Results: Startle Response at 8 Weeks (Figure 2)

HET mice show significantly lower startle response at 8 weeks of age. RIV-5061 showed a tendency to improve startle response in HET mice at 8 weeks at all doses tested. This general finding suggests improvement in neurological status and anxiety in HET animals treated with RIV-5061.

Example 4: Gait Analysis Method - NeuroCube ^®

NeuroCube ^® system is a proprietary gait analysis system. The platform employs computer vision to detect changes in gait geometry and gait dynamics in rodent models of neurological disorders, pain, and neuropathies. This platform is unique for gait testing for the following reasons: (1) it is completely automated and thus removes any bias or subjectivity; (2) the system captures both gait geometry and gait dynamics (stance, swing, propulsion, etc.); and (3) the sensitivity of the computer vision and bioinformatics allow the capture of symptoms of the disease model earlier and more accurately.

Mice are placed in the NeuroCube ^® for a 5-min test. The most dominant features that define the disease phenotype (symptom descriptors) are identified and ranked. Complex bioinformatics algorithms are employed to calculate the discrimination probability between WT and HET mice and can thus detect a test compound's ability to reverse the disease phenotype.

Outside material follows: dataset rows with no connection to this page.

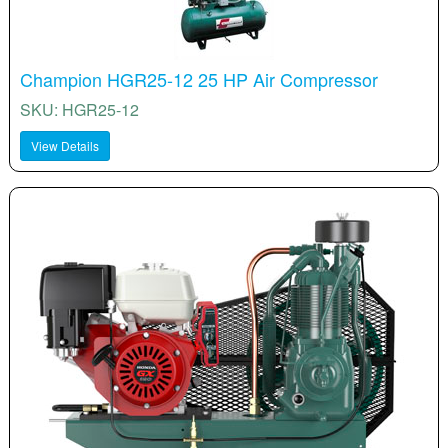
Champion HGR25-12 25 HP Air Compressor
SKU: HGR25-12
View Details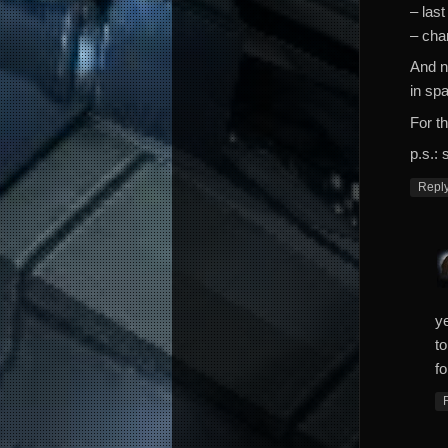
– last
– cha
And n
in sp
For th
p.s.: 
Repl
y
t
fo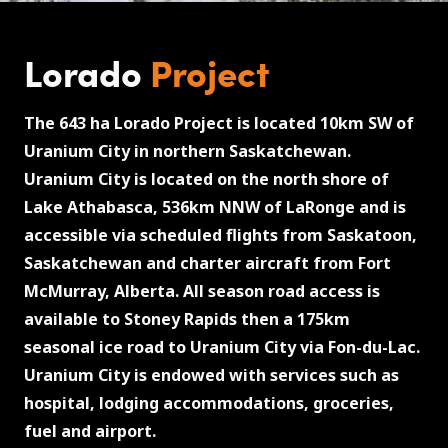
Lorado
Project
The 643 ha Lorado Project is located 10km SW of
Uranium City in northern Saskatchewan.
Uranium City is located on the north shore of
Lake Athabasca, 536km NNW of LaRonge and is
accessible via scheduled flights from Saskatoon,
Saskatchewan and charter aircraft from Fort
McMurray, Alberta. All season road access is
available to Stoney Rapids then a 175km
seasonal ice road to Uranium City via Fon-du-Lac.
Uranium City is endowed with services such as
hospital, lodging accommodations, groceries,
fuel and airport.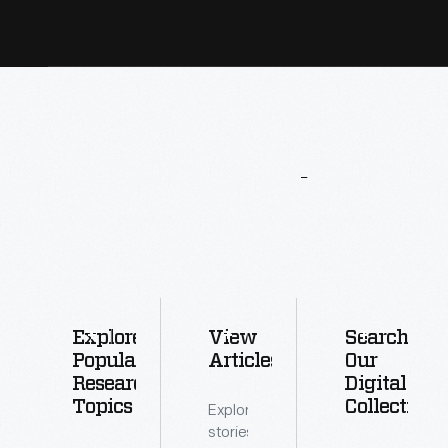
More
To
Explore
Explore
View
Search
Popular
Articles
Our
Research
Digital
Topics
Collections
Explore
stories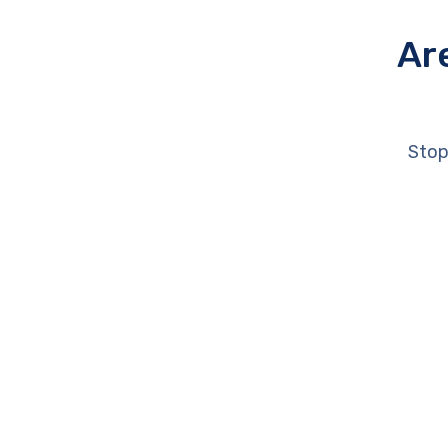
Ar
Stop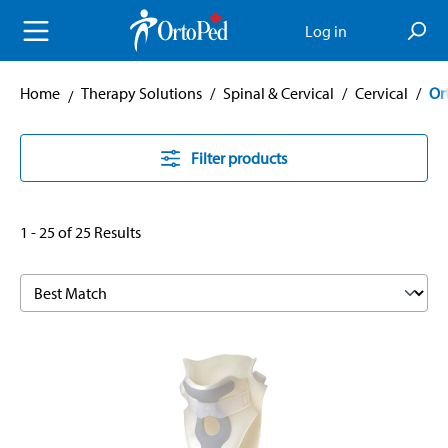
in content
Log in
Home
Therapy Solutions
/
Spinal & Cervical
/
Cervical
/
Or
Filter products
1 - 25 of 25 Results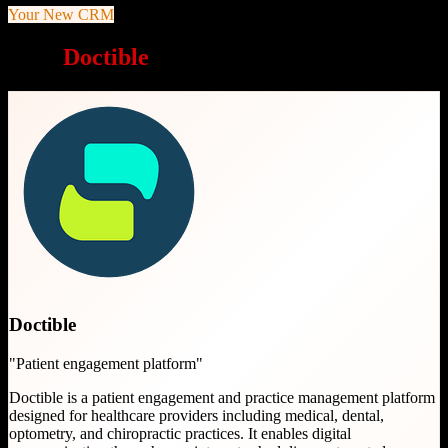
Your New CRM
Why
Doctible
is a great choice
Doctible
"
Patient engagement platform
"
Doctible is a patient engagement and practice management platform
designed for healthcare providers including medical, dental,
optometry, and chiropractic practices. It enables digital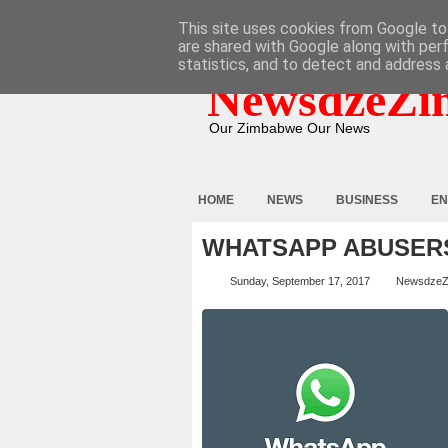
HOME
ABOUT
CONTACT
This site uses cookies from Google to 
are shared with Google along with per
statistics, and to detect and address 
NewsdzeZi
Our Zimbabwe Our News
HOME
NEWS
BUSINESS
EN
WHATSAPP ABUSERS 
Sunday, September 17, 2017
NewsdzeZ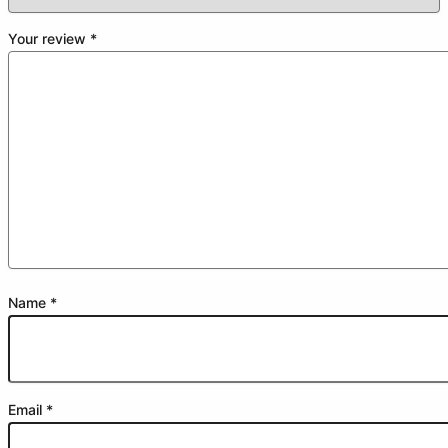
Your review
*
Name
*
Email
*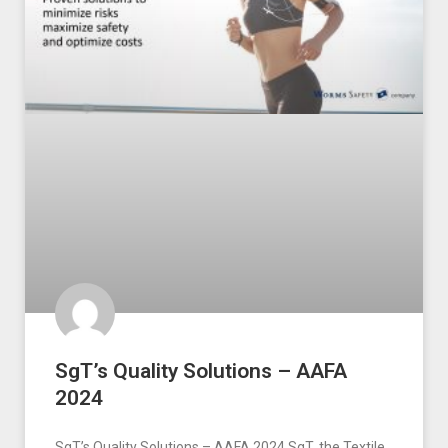
SgT’s Quality Solutions – AAFA
2024
SgT’s Quality Solutions – AAFA 2024 SgT, the Textile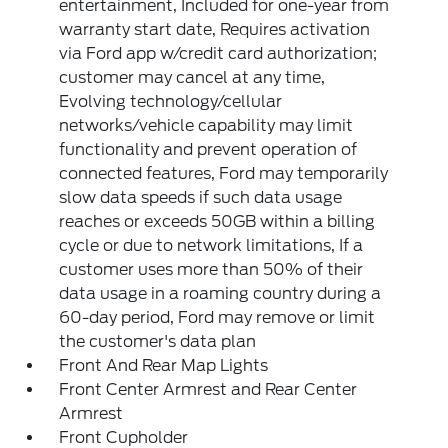
entertainment, Included for one-year from
warranty start date, Requires activation
via Ford app w/credit card authorization;
customer may cancel at any time,
Evolving technology/cellular
networks/vehicle capability may limit
functionality and prevent operation of
connected features, Ford may temporarily
slow data speeds if such data usage
reaches or exceeds 50GB within a billing
cycle or due to network limitations, If a
customer uses more than 50% of their
data usage in a roaming country during a
60-day period, Ford may remove or limit
the customer's data plan
Front And Rear Map Lights
Front Center Armrest and Rear Center
Armrest
Front Cupholder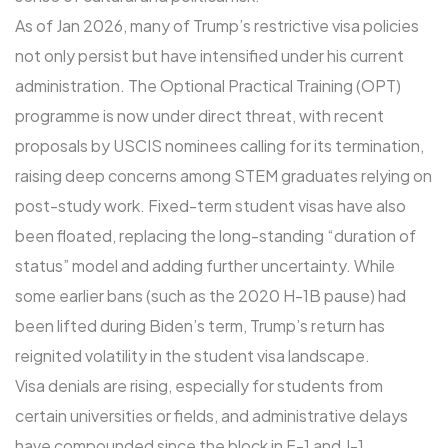
As of Jan 2026, many of Trump’s restrictive visa policies
not only persist but have intensified under his current
administration. The Optional Practical Training (OPT)
programme is now under direct threat, with recent
proposals by USCIS nominees calling for its termination,
raising deep concerns among STEM graduates relying on
post-study work. Fixed-term student visas have also
been floated, replacing the long-standing “duration of
status” model and adding further uncertainty. While
some earlier bans (such as the 2020 H-1B pause) had
been lifted during Biden’s term, Trump’s return has
reignited volatility in the student visa landscape.
Visa denials are rising, especially for students from
certain universities or fields, and administrative delays
have compounded since the block in F-1 and J-1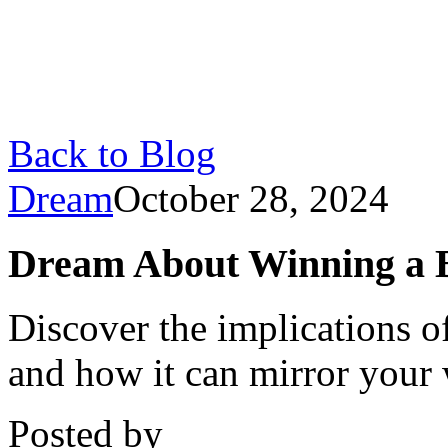
Back to Blog
Dream
October 28, 2024
Dream About Winning a 
Discover the implications 
and how it can mirror your 
Posted by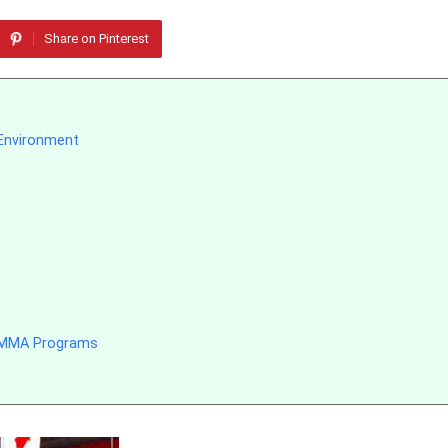
Share on Pinterest
 Environment
e MMA Programs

Results: Gait Features at 12 weeks (Table 1):

RIV-5061 improved important gait features in RETT mice (up to >60%) after 12 weeks of treatment, particularly at the lower dose (1 35mg/kg IP daily + 0.675 mg/ml of RIV- 0561 in drinking water). These results are shown in Table 1. Table 1

^* p<0.01 compared to WT vehicle

The experimental results show the importance of Gait in Rett syndrome. At a clinical level, gait in children with RETT syndrome is characterized by ataxia, apraxia and spasticity with and without clonus. Affected girls develop a preference for one leg, putting it forward at every step as the foremost leg, using the contralateral one just for support and balance. Based on available data, 20-40% children with RTT will never be able to walk. Furthermore, of the girls who gain the ability to walk, up to 80% might lose it along with disease progression Gait disturbance is one of one of the most life burdening symptoms, in RTT.

Discussion

The spectrum of pharmacological activity of RIV-5061 from preclinical studies has suggested that it may pose some benefit in the treatment of Rett syndrome. Prior Human Experience with this class of nomethiazole molecules (RIV-1061) suggest that RIV-5061 is a potentially clinically well tolerated therapy and may be more therapeutically advantageous if administered in a sustained release formulation. The use of RIV-5061 may provide through its procognitive, anti-inflammatory and anxiolytic effects a useful treatment for this debilitating neurodevelopment syndrome.

Existing data suggests that there is a beneficial therapeutic window for RIV-5061 plasma concentrations that may be addressed by specific formulations of RIV-5061. Specific Domains of functional testing have identified activity of RIV-5061 in the RETT mouse Model that may indicate its potential therapeutic utility in the treatment of RETT Syndrome. The findings are anticipated to be generalizable to both females and males with RETT symptomology.